Location, location, structure type: Rent divergence within neighborhoods
Brian Adams and
Randal Verbrugge
Journal of Housing Economics, 2025, vol. 69, issue C
Abstract:
Housing rents are a large share of household budgets and make a large contribution to overall inflation. Hence rent measurement accuracy is necessary in these and other contexts. The location–location–location hypothesis suggests that rents within a neighborhood would grow at the same rate on average; prior research has both theoretically assumed, and empirically supported, this hypothesis. We show that, even within the same neighborhoods, rent inflation rates for different types of housing units often differ for years.
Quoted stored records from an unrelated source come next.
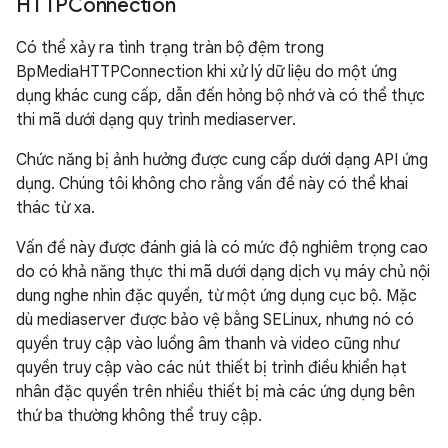
HTTPConnection
Có thể xảy ra tình trạng tràn bộ đệm trong
BpMediaHTTPConnection khi xử lý dữ liệu do một ứng
dụng khác cung cấp, dẫn đến hỏng bộ nhớ và có thể thực
thi mã dưới dạng quy trình mediaserver.
Chức năng bị ảnh hưởng được cung cấp dưới dạng API ứng
dụng. Chúng tôi không cho rằng vấn đề này có thể khai
thác từ xa.
Vấn đề này được đánh giá là có mức độ nghiêm trọng cao
do có khả năng thực thi mã dưới dạng dịch vụ máy chủ nội
dung nghe nhìn đặc quyền, từ một ứng dụng cục bộ. Mặc
dù mediaserver được bảo vệ bằng SELinux, nhưng nó có
quyền truy cập vào luồng âm thanh và video cũng như
quyền truy cập vào các nút thiết bị trình điều khiển hạt
nhân đặc quyền trên nhiều thiết bị mà các ứng dụng bên
thứ ba thường không thể truy cập.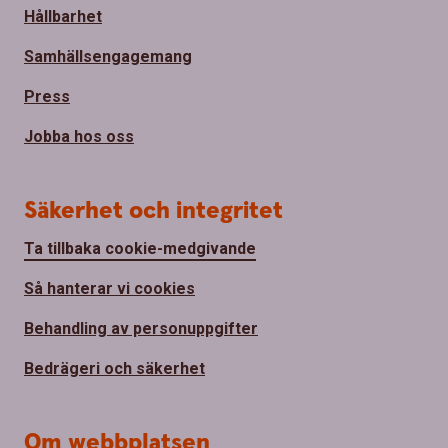
Hållbarhet
Samhällsengagemang
Press
Jobba hos oss
Säkerhet och integritet
Ta tillbaka cookie-medgivande
Så hanterar vi cookies
Behandling av personuppgifter
Bedrägeri och säkerhet
Om webbplatsen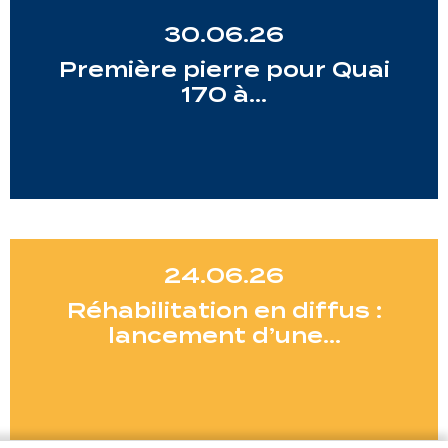
30.06.26
Première pierre pour Quai
170 à…
24.06.26
Réhabilitation en diffus :
lancement d’une…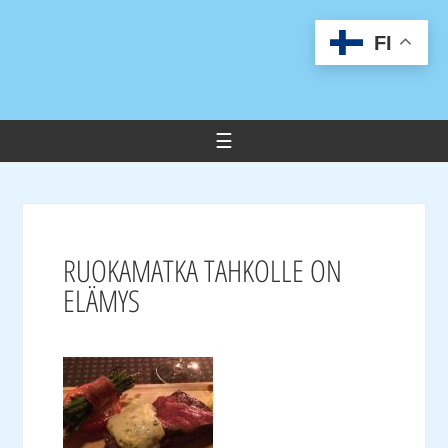
FI
RUOKAMATKA TAHKOLLE ON
ELÄMYS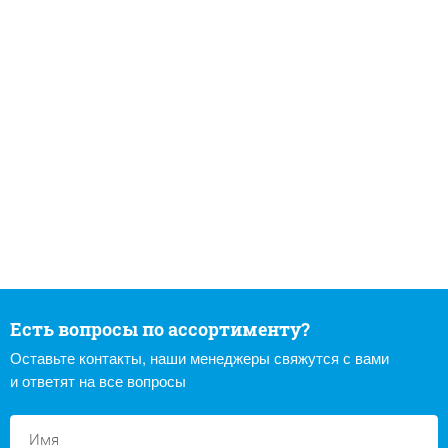
Есть вопросы по ассортименту?
Оставьте контакты, наши менеджеры свяжутся с вами
и ответят на все вопросы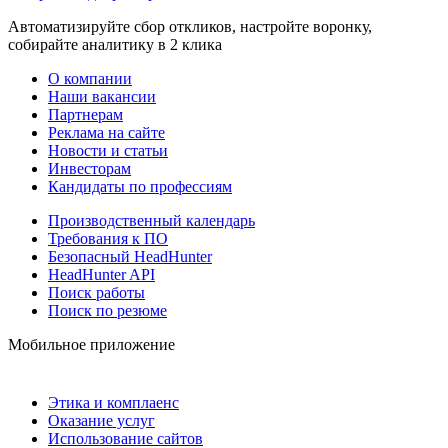
Автоматизируйте сбор откликов, настройте воронку,
собирайте аналитику в 2 клика
О компании
Наши вакансии
Партнерам
Реклама на сайте
Новости и статьи
Инвесторам
Кандидаты по профессиям
Производственный календарь
Требования к ПО
Безопасный HeadHunter
HeadHunter API
Поиск работы
Поиск по резюме
Мобильное приложение
Этика и комплаенс
Оказание услуг
Использование сайтов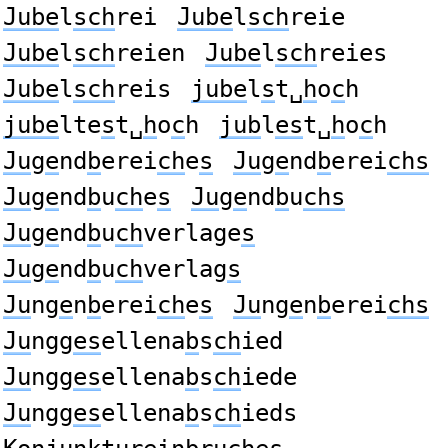
Jube
l
sch
rei
Jube
l
sch
reie
Jube
l
sch
reien
Jube
l
sch
reies
Jube
l
sch
reis
jube
l
s
t␣
h
o
c
h
jube
lte
s
t␣
h
o
c
h
jub
l
es
t␣
h
o
c
h
Ju
g
e
nd
b
erei
ch
e
s
Ju
g
e
nd
b
erei
chs
Ju
g
e
nd
b
u
ch
e
s
Ju
g
e
nd
b
u
chs
Ju
g
e
nd
b
u
ch
verlage
s
Ju
g
e
nd
b
u
ch
verlag
s
Ju
ng
e
n
b
erei
ch
e
s
Ju
ng
e
n
b
erei
chs
Ju
ngg
es
ellena
b
s
ch
ied
Ju
ngg
es
ellena
b
s
ch
iede
Ju
ngg
es
ellena
b
s
ch
ieds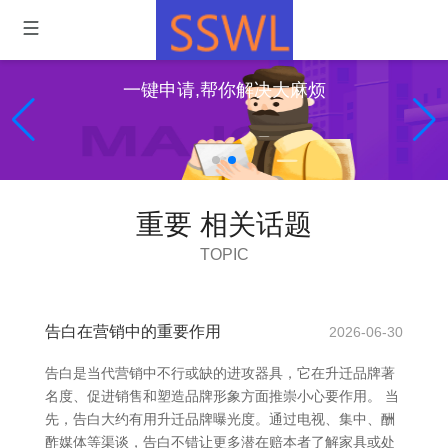
一键申请,帮你解决大麻烦
重要 相关话题
TOPIC
告白在营销中的重要作用
2026-06-30
告白是当代营销中不行或缺的进攻器具，它在升迁品牌著
名度、促进销售和塑造品牌形象方面推崇小心要作用。 当
先，告白大约有用升迁品牌曝光度。通过电视、集中、酬
酢媒体等渠谈，告白不错让更多潜在赔本者了解家具或处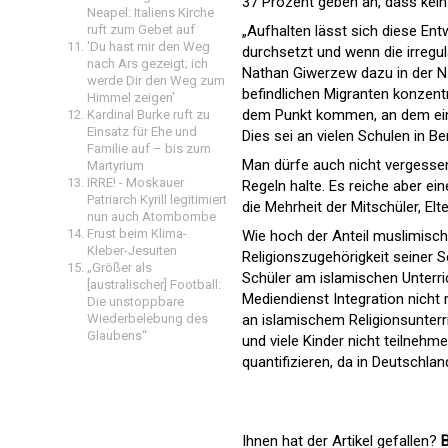
37 Prozent geben an, dass kei
Neapel: Italiens Kirche
ruft zum Gebet auf
„Aufhalten lässt sich diese En
'Du hast mir den Weg
durchsetzt und wenn die irregu
nach Ars gezeigt; ich
Nathan Giwerzew dazu in der NZ
werde Dir den Weg zum
befindlichen Migranten konzentr
Himmel zeigen'
dem Punkt kommen, an dem ein
Kardinal Burke ruft zu
Einsatz für Ehe und
Dies sei an vielen Schulen in Ber
Familie auf – bis zum
Man dürfe auch nicht vergessen
Martyrium
IRRE! - Moskauer
Regeln halte. Es reiche aber ei
Patriarch Kyrill legitimiert
die Mehrheit der Mitschüler, Elt
nun auch Atombombe
Frust beim Klima-
Wie hoch der Anteil muslimische
Kleber-Jesuiten
Religionszugehörigkeit seiner 
„Größer als
Schüler am islamischen Unterrich
[australischer] Football:
Mediendienst Integration nicht 
Die unstoppbare
Wiederbelebung des
an islamischem Religionsunterr
Glaubens“
und viele Kinder nicht teilnehm
quantifizieren, da in Deutschla
Ihnen hat der Artikel gefallen?
B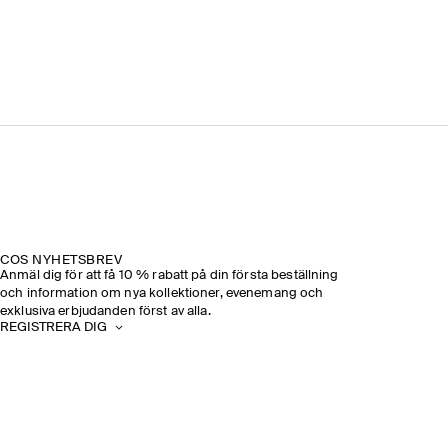
COS NYHETSBREV
Anmäl dig för att få 10 % rabatt på din första beställning
och information om nya kollektioner, evenemang och
exklusiva erbjudanden först av alla.
REGISTRERA DIG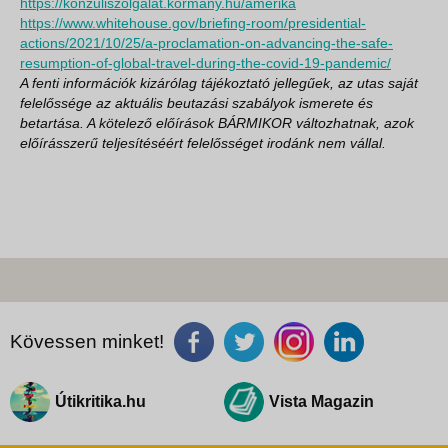
https://konzuliszolgalat.kormany.hu/amerika
https://www.whitehouse.gov/briefing-room/presidential-
actions/2021/10/25/a-proclamation-on-advancing-the-safe-
resumption-of-global-travel-during-the-covid-19-pandemic/
A fenti információk kizárólag tájékoztató jellegűek, az utas saját
felelőssége az aktuális beutazási szabályok ismerete és
betartása. A kötelező előírások BÁRMIKOR változhatnak, azok
előírásszerű teljesítéséért felelősséget irodánk nem vállal.
Kövessen minket!
Útikritika.hu
Vista Magazin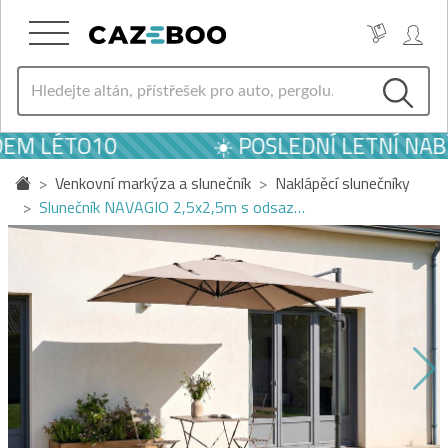
DEM LÉTO10
☀️ POSLEDNÍ LETNÍ NABÍ
Venkovní markýza a slunečník
Naklápěcí slunečníky
Slunečník NAVAGIO 2,5x2,5m s odsaz…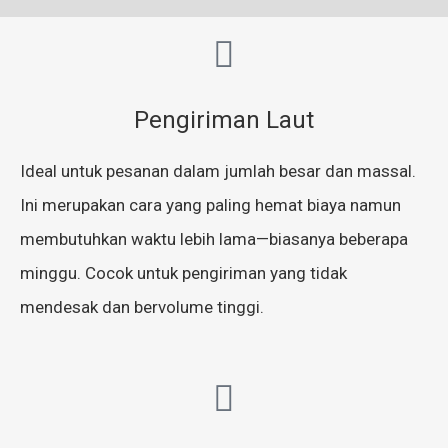
Pengiriman Laut
Ideal untuk pesanan dalam jumlah besar dan massal.
Ini merupakan cara yang paling hemat biaya namun
membutuhkan waktu lebih lama—biasanya beberapa
minggu. Cocok untuk pengiriman yang tidak
mendesak dan bervolume tinggi.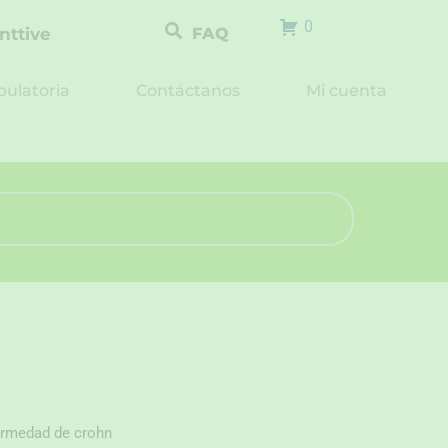
0
nttive
FAQ
ulatoria
Contáctanos
Mi cuenta
ermedad de crohn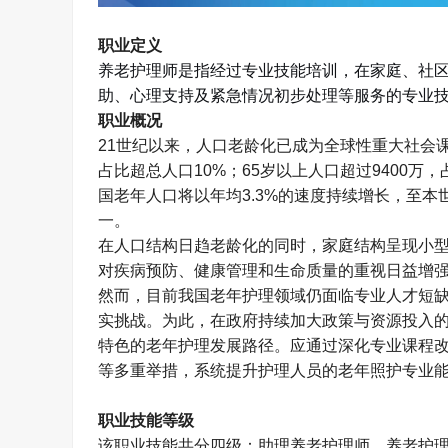
职业定义
养老护理师
是指
经过专业技能培训，在家庭、社
助、心理支持及紧急情况初步处理等服务的专业
职业概况
21
世纪以来，人口老龄化已成为全球性重大社会
占比超总人口
10%
；
65
岁以上人口超过
9400
万，
国老年人口将以年均
3.3%
的速度持续增长，至本
一。
在人口结构日趋老龄化的同时，家庭结构呈现小
对疾病预防、健康管理和生命质量的重视日益增
然而，目前我国老年护理领域仍面临专业人才短
实挑战。为此，在政府持续加大政策与资源投入
特色的老年护理发展路径。应通过深化专业课程
等多重举措，系统提升护理人员的老年照护专业
职业技能等级
该职业技能共分四级：助理养老护理师、养老护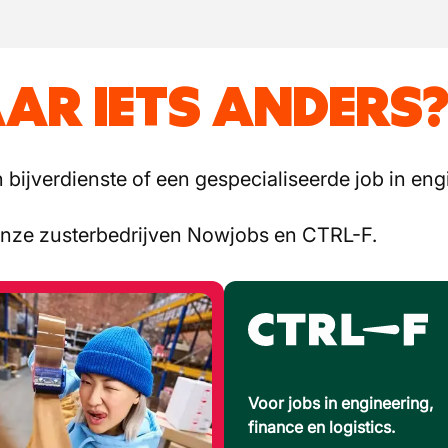
AR IETS ANDERS
bijverdienste of een gespecialiseerde job in engi
onze zusterbedrijven Nowjobs en CTRL-F.
Voor jobs in engineering,
finance en logistics.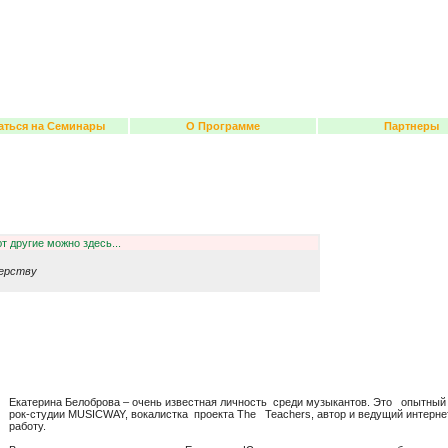
аться на Семинары
О Программе
Партнеры
т другие можно здесь...
терству
Екатерина Белоброва – очень известная личность среди музыкантов. Это опытный 
рок-студии MUSICWAY, вокалистка проекта The Teachers, автор и ведущий интернет
работу.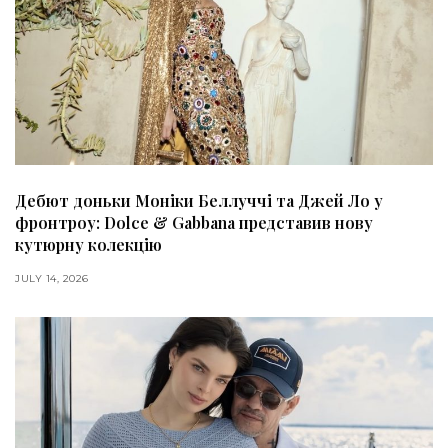
Дебют доньки Моніки Беллуччі та Джей Ло у
фронтроу: Dolce & Gabbana представив нову
кутюрну колекцію
JULY 14, 2026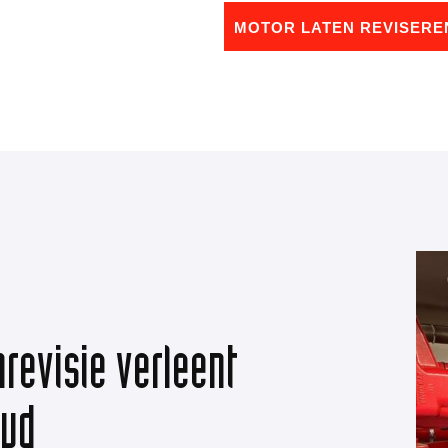
MOTOR LATEN REVISERE
revisie verleent
oud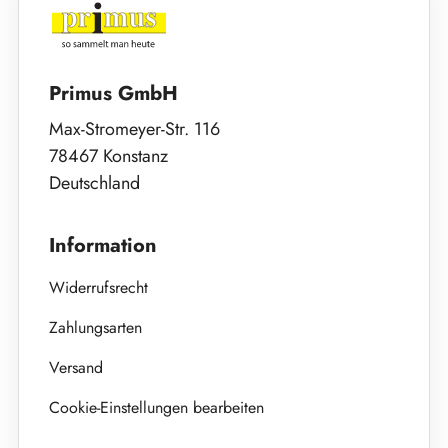
Primus GmbH
Max-Stromeyer-Str. 116
78467 Konstanz
Deutschland
Information
Widerrufsrecht
Zahlungsarten
Versand
Cookie-Einstellungen bearbeiten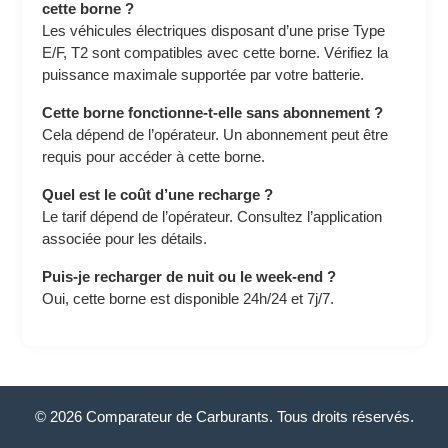
cette borne ?
Les véhicules électriques disposant d’une prise Type
E/F, T2 sont compatibles avec cette borne. Vérifiez la
puissance maximale supportée par votre batterie.
Cette borne fonctionne-t-elle sans abonnement ?
Cela dépend de l’opérateur. Un abonnement peut être
requis pour accéder à cette borne.
Quel est le coût d’une recharge ?
Le tarif dépend de l’opérateur. Consultez l’application
associée pour les détails.
Puis-je recharger de nuit ou le week-end ?
Oui, cette borne est disponible 24h/24 et 7j/7.
© 2026 Comparateur de Carburants. Tous droits réservés.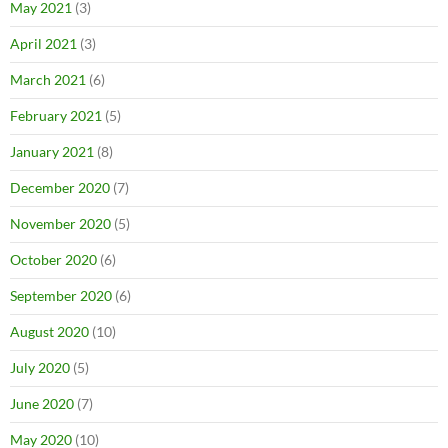
May 2021
(3)
April 2021
(3)
March 2021
(6)
February 2021
(5)
January 2021
(8)
December 2020
(7)
November 2020
(5)
October 2020
(6)
September 2020
(6)
August 2020
(10)
July 2020
(5)
June 2020
(7)
May 2020
(10)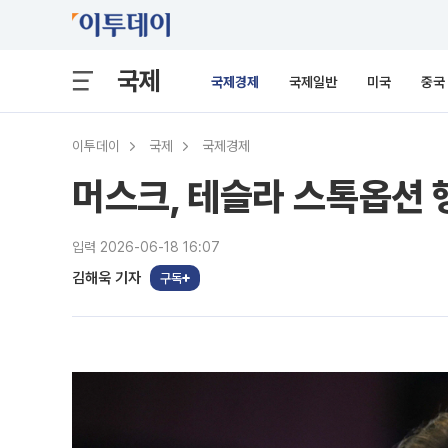
국제
국제경제
국제일반
미국
중국
이투데이
국제
국제경제
머스크, 테슬라 스톡옵션 
입력 2026-06-18 16:07
김해욱 기자
구독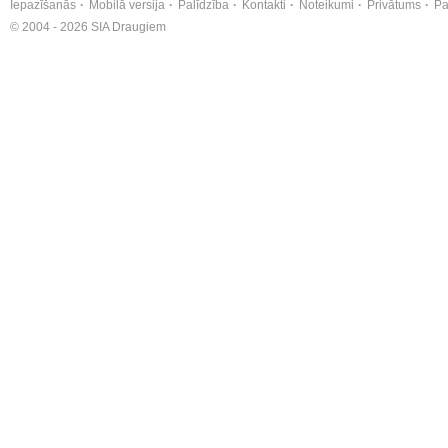
Iepazīšanās
Mobilā versija
Palīdzība
Kontakti
Noteikumi
Privātums
Pa
© 2004 - 2026 SIA Draugiem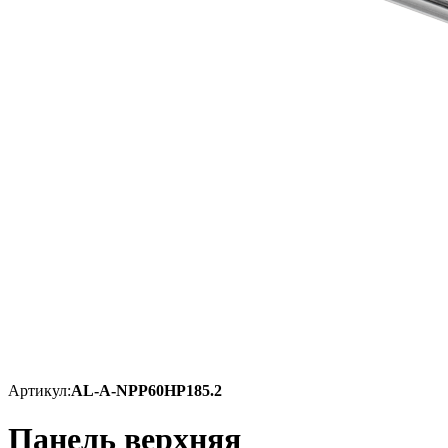
Артикул:
AL-A-NPP60HP185.2
Панель верхняя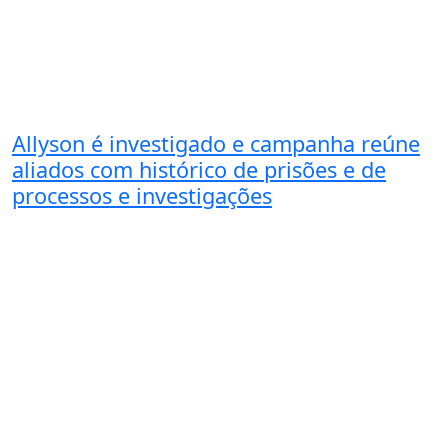
Allyson é investigado e campanha reúne
aliados com histórico de prisões e de
processos e investigações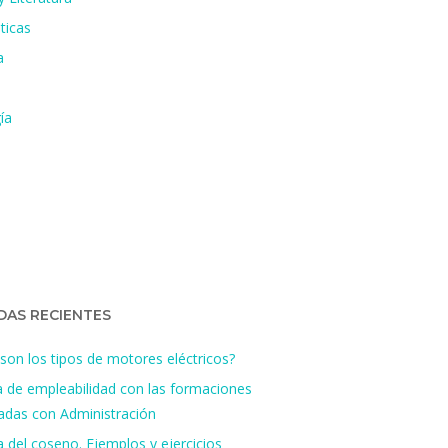
ticas
a
ía
DAS RECIENTES
son los tipos de motores eléctricos?
a de empleabilidad con las formaciones
nadas con Administración
 del coseno. Ejemplos y ejercicios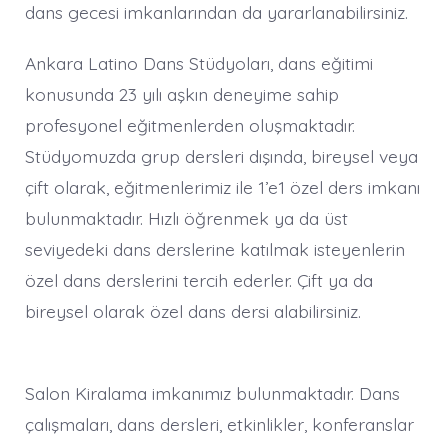
dans gecesi imkanlarından da yararlanabilirsiniz.
Ankara Latino Dans Stüdyoları, dans eğitimi
konusunda 23 yılı aşkın deneyime sahip
profesyonel eğitmenlerden oluşmaktadır.
Stüdyomuzda grup dersleri dışında, bireysel veya
çift olarak, eğitmenlerimiz ile 1’e1 özel ders imkanı
bulunmaktadır. Hızlı öğrenmek ya da üst
seviyedeki dans derslerine katılmak isteyenlerin
özel dans derslerini tercih ederler. Çift ya da
bireysel olarak özel dans dersi alabilirsiniz.
Salon Kiralama imkanımız bulunmaktadır. Dans
çalışmaları, dans dersleri, etkinlikler, konferanslar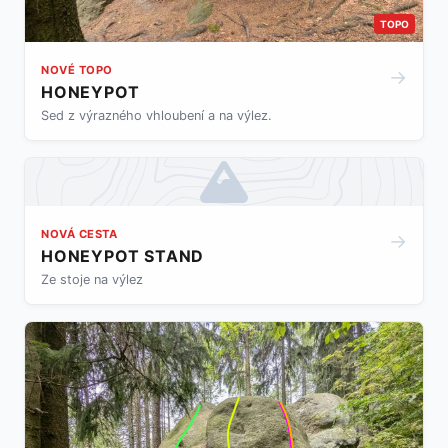
TOPO
NOVÉ TOPO
→
HONEYPOT
Sed z výrazného vhloubení a na výlez.
NOVÁ CESTA
→
HONEYPOT STAND
Ze stoje na výlez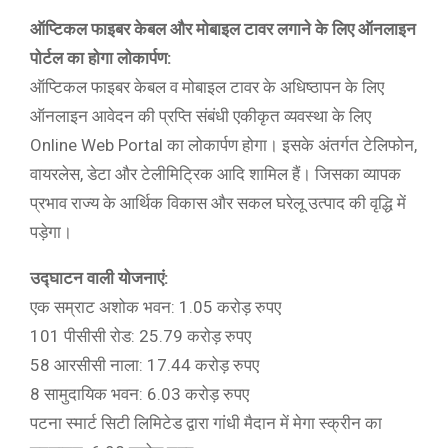
ऑप्टिकल फाइबर केबल और मोबाइल टावर लगाने के लिए ऑनलाइन
पोर्टल का होगा लोकार्पण:
ऑप्टिकल फाइबर केबल व मोबाइल टावर के अधिष्ठापन के लिए
ऑनलाइन आवेदन की प्रप्ति संबंधी एकीकृत व्यवस्था के लिए
Online Web Portal का लोकार्पण होगा। इसके अंतर्गत टेलिफोन,
वायरलेस, डेटा और टेलीमिट्रिक आदि शामिल हैं। जिसका व्यापक
प्रभाव राज्य के आर्थिक विकास और सकल घरेलू उत्पाद की वृद्धि में
पड़ेगा।
उद्घाटन वाली योजनाएं:
एक सम्राट अशोक भवन: 1.05 करोड़ रुपए
101 पीसीसी रोड: 25.79 करोड़ रुपए
58 आरसीसी नाला: 17.44 करोड़ रुपए
8 सामुदायिक भवन: 6.03 करोड़ रुपए
पटना स्मार्ट सिटी लिमिटेड द्वारा गांधी मैदान में मेगा स्क्रीन का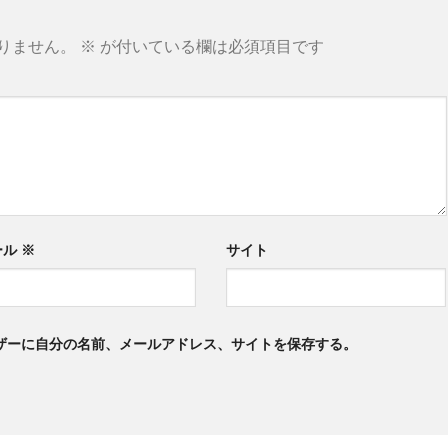
りません。
※
が付いている欄は必須項目です
ール
※
サイト
ザーに自分の名前、メールアドレス、サイトを保存する。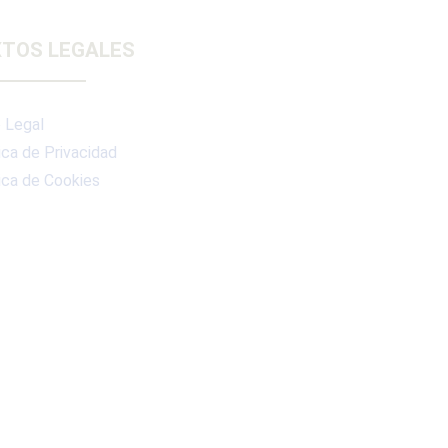
TOS LEGALES
 Legal
ica de Privacidad
ica de Cookies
Over the 2010s, apartment rents generally outpaced detached unit rents; this pattern reversed during the COVID-19 pandemic—providing nuance to prevailing narratives about the latter period, most of which are location-specific. These dynamics suggest that structural representativity is necessary for rent index accuracy and accurate inflation measurement. Even indexes based on careful geographical sampling, such as the United States Consumer Price Index’s (CPI’s) Owners’ Equivalent Rent component prior to 2023, may be biased by placing too much weight on apartment rents compared to detached unit rents. We demonstrate that this bias may be quite large, and offer recommendations — one of which was recently accepted by the CPI.
Keywords: Rental housing; Price inflation; Owners’ equivalent rent (search for similar items in EconPapers)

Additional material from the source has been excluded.